*WHAT THE TASK ASKS*
Start at the first line below and write out everything verbatim except the pictures.
________________________
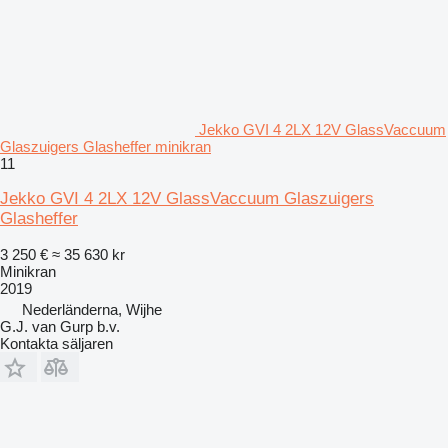
Jekko GVI 4 2LX 12V GlassVaccuum
Glaszuigers Glasheffer minikran
11
Jekko GVI 4 2LX 12V GlassVaccuum Glaszuigers
Glasheffer
3 250 €
≈ 35 630 kr
Minikran
2019
Nederländerna, Wijhe
G.J. van Gurp b.v.
Kontakta säljaren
________________________
*RESPONSE TO THE EXERCISE*
Jekko GVI 4 2LX 12V GlassVaccuum
Glaszuigers Glasheffer minikran
11
Jekko GVI 4 2LX 12V GlassVaccuum Glaszuigers
Glasheffer
3 250 €
≈ 35 630 kr
Minikran
2019
Nederländerna, Wijhe
G.J. van Gurp b.v.
Kontakta säljaren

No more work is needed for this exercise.